What is needed -
Without changing a single word, set down all of the records.
---+---
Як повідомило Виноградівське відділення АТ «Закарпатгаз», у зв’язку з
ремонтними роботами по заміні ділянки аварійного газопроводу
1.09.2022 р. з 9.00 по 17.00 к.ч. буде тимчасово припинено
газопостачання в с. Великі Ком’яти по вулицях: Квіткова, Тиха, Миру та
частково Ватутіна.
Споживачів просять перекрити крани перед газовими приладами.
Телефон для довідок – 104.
---+---
Problem solution -
Як повідомило Виноградівське відділення АТ «Закарпатгаз», у зв’язку з
ремонтними роботами по заміні ділянки аварійного газопроводу
1.09.2022 р. з 9.00 по 17.00 к.ч. буде тимчасово припинено
газопостачання в с. Великі Ком’яти по вулицях: Квіткова, Тиха, Миру та
частково Ватутіна.
Споживачів просять перекрити крани перед газовими приладами.
Телефон для довідок – 104.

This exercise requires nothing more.